Not what you expect

Asian people generally don’t bake. Most of their land is in rice and they don’t have wheat. As times and tastes change, though, many bakeries like this one are springing up in Phnom Penh. I come from a family where Mom baked a pie or cake or cookies almost every day but that’s not what you find here. Go into one of these bakeries looking for doughnuts or rolls or kuchen (or even an eclair, as the name of this place suggests) and you will be disappointed. These places are usually an initiative of a stay-at-home-mother who wants to start a small business like everyone else. She bakes a few cakes, seen in the display case, and creates other cakes to order, but it’s not a business driven by volume—and the cakes are certainly not like mother used to make!

Moving Stuff

Here are three examples of people moving people or stuff on a Sunday morning as I was motorduping across town to the 10:00 AM mass.

Moving the kids around on motorcycles.

Moving six bags of crushed ice.

Moving a whole lot of some kind of fried bread.

Welcome Rain

Yesterday we got the first real rain of 2019, probably the beginning of the wet season. It was very welcome. It made the green leaves brighter and washed the dust off the metal roofs and lowered the temperature 5 or 6 degrees
The rain brought welcome relief to many people and also to this cat. In the first photo above, she’s sitting in the second-floor window of the house across the street, waiting for the rain to stop so she can get back to her mousing.

Exam Time

Usually when I arrive at the Salesian Sisters school at 6:00 AM for mass, there are few of the students around and about. Today, though, these two were up-and-at’em, up early to cram for the second day of exams at the end of the second semester. They weren’t alone as you can see in the view into the cafeteria window where most of the student body was gathered to study before breakfast.

Power Cuts

My digital clock and everything else was off this afternoon as the recently started daily power cuts continued. The power cuts alternate between morning and afternoon: yesterday the electricity was off for 5.5 hours in the morning and today it was off for 5.5 hours in the afternoon, returning at 5:30 PM. The government knows better than to cut power at night when everyone is at home.

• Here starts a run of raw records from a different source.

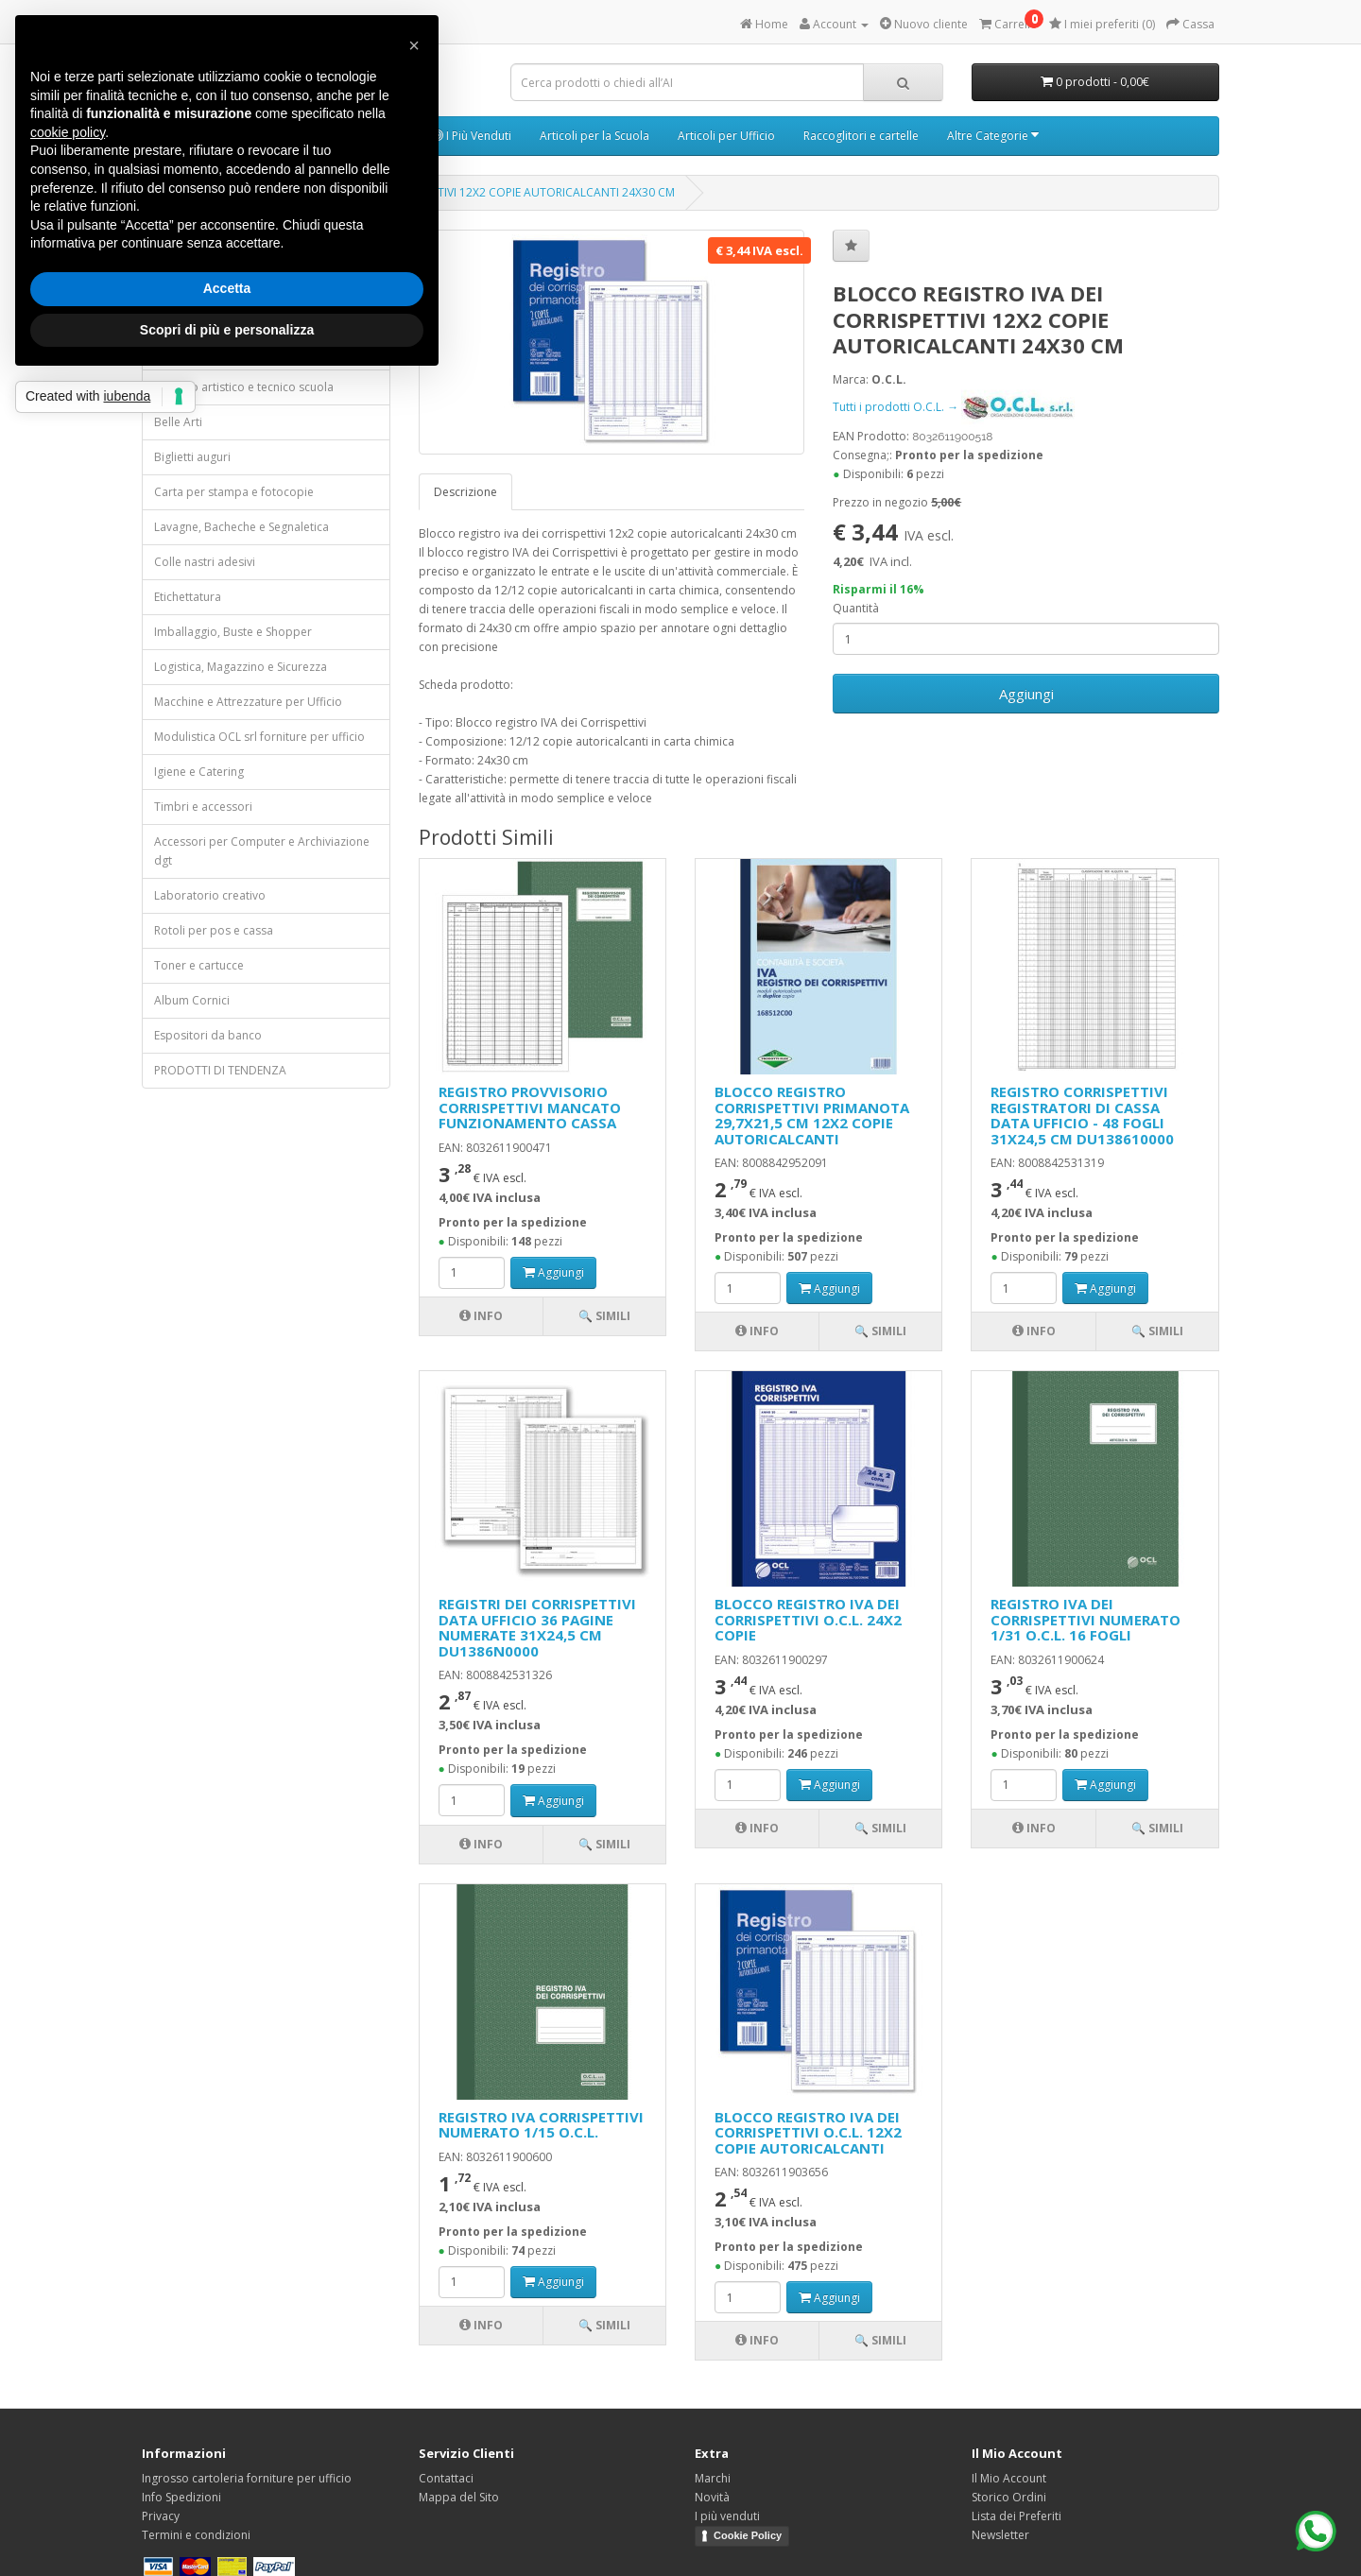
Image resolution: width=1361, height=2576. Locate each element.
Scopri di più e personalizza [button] (227, 329)
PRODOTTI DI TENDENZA (220, 1070)
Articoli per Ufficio (726, 136)
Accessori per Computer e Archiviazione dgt (262, 850)
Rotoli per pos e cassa (213, 930)
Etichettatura (187, 597)
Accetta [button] (227, 288)
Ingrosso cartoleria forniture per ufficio (247, 2478)
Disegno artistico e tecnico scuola (244, 387)
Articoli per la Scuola (594, 136)
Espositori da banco (208, 1035)
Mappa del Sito (459, 2497)
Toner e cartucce (199, 965)
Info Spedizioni (181, 2497)
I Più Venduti (471, 136)
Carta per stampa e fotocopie (234, 492)
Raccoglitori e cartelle (861, 136)
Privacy (161, 2516)
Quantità (856, 608)
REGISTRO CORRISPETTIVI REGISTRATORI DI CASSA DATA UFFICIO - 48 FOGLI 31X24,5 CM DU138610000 (1082, 1115)
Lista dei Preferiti (1016, 2516)
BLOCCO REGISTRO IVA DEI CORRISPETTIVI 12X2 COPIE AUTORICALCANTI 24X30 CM (455, 192)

The power situation has been bad throughout the almost twenty years I have been in Cambodia. It improved a bit a few years ago when power transmission lines were erected to buy power from Vietnam. But now it is the worst it has ever been. The prime minister keeps blaming climate change and lack of rain, but that’s just to avoid owning responsibility for the power shortage. After all, he has been in power for 32 years. Either he didn’t see the power problems coming, or he did see them and didn’t plan for them. Either way it reflects rather badly on his leadership.

Give me water…

All day long this man sells sugar cane chunks to chew and suck on. Sugar cane juice is a most popular natural drink that is squeezed on the streets by vendors pushing their carts. Confronted by sugar cane all day long, though, this man, when he really gets thirsty, pulls out a thermos of water from underneath his cart.